Lets start from creating our Matlab script.

function [rect_1 rect_2 point]= getRects(filename)

%execute Perl script
a=perl('getRectPos.pl',filename,'rectangles.txt');
eval(a); %evaluate string returned from Perl

As can be seen the script is very easy. It just executes Perl program passing two arguments to it: (i) filename to be search in the file; (ii) 'rectangles.txt' - name of file to look from.

The interesting fact about this is the eval(a) operation. As described in my former post, Perl returns string representing its standard output. Hence, in order to get Matlab data structures and variables from Perl, it is required to return them as strings, and then execute that string using eval function.

5. Perl script

Finally, we come to the Perl script it self.

#File: getRectPos.pl

#Read arguments from Matlab
my $fileName = $ARGV[0];
my $fileWithRect = $ARGV[1];


#create piece of Matlab code - declaration
#of variables.
my $out="rect_1=[]; rect_2=[]; point=[];";

my %goldHash=&readFileToHash(
$fileWithRect);

if ( exists $goldHash{$
fileName}) {

my @r1 = @{$goldHash{$key}}[0..3]; #(x,y,w,h)
my @r2 = @{$goldHash{$key}}[4..7]; #(x,y,w,h)
my @p = @{$goldHash{$key}}[-2..-1]; #(x, y)

#create the rest of the Matlab code to be executed by eval
foreach my $v (@gmROI) { $out .= "Med(end+1)= $v; "; }
foreach my $v (@glROI) { $out .= "Lat(end+1)= $v; "; }
foreach my $v (@scales) { $out .= "Scales(end+1)= $v; "; }

}

#print string to Matlab
print $out;


sub readFileToHash {
#read file values to a hash table
#key value in this hash is file name (first column)
#data is all the rest columns: 2-12
my $fname = shift;

my %temp=();

open(FG,"<$fname") || die "Cannot find file ",$fname; while () {
chomp;
my ($k,my @rec) = split('\t',$_);
$temp{$k}=[@rec];
}
close FG;
return %temp;
}

6. Results

After executing Perl script, Matlab gets string to variable a.
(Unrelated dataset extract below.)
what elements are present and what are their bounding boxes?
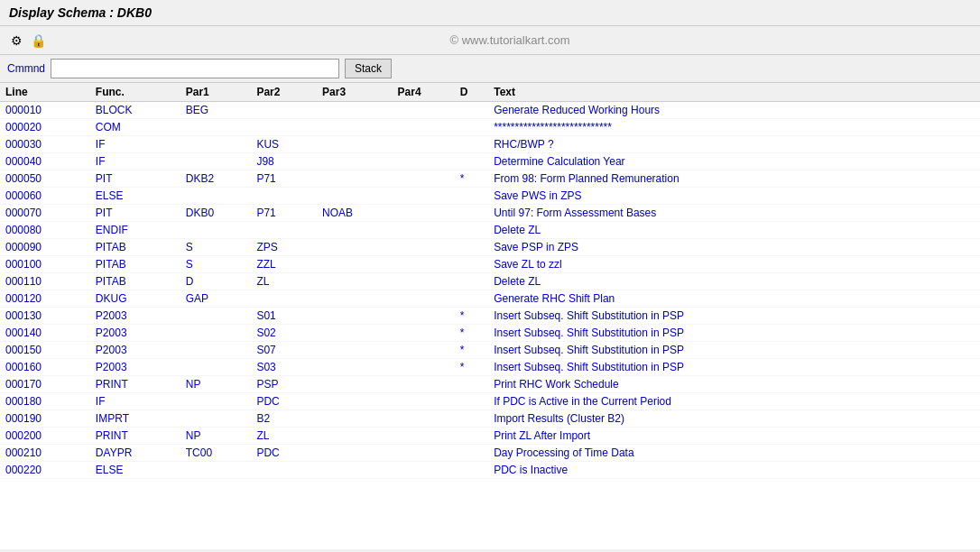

Example content of that string is:

a=
rect_1=[];rect_2=[];point=[];rect_1(end+1)= 104.000000; rect_1(end+1)= 303.000000; rect_1(end+1)= 49.035541; rect_1(end+1)= 58.514286; rect_2(end+1)= 282.964459; rect_2(end+1)= 294.000000; rect_2(end+1)= 49.035541; rect_2(end+1)= 58.514286; point(end+1)= 5.220703; point(end+1)= 4.375000;

after executing evel(a), in Matlab environment all required vectors are created (rect_1,rect_2,point).

7. Conclusion

Thanks to Perl and possibility of using it within Matlab many task concering text files can be solve more easily and more convenient.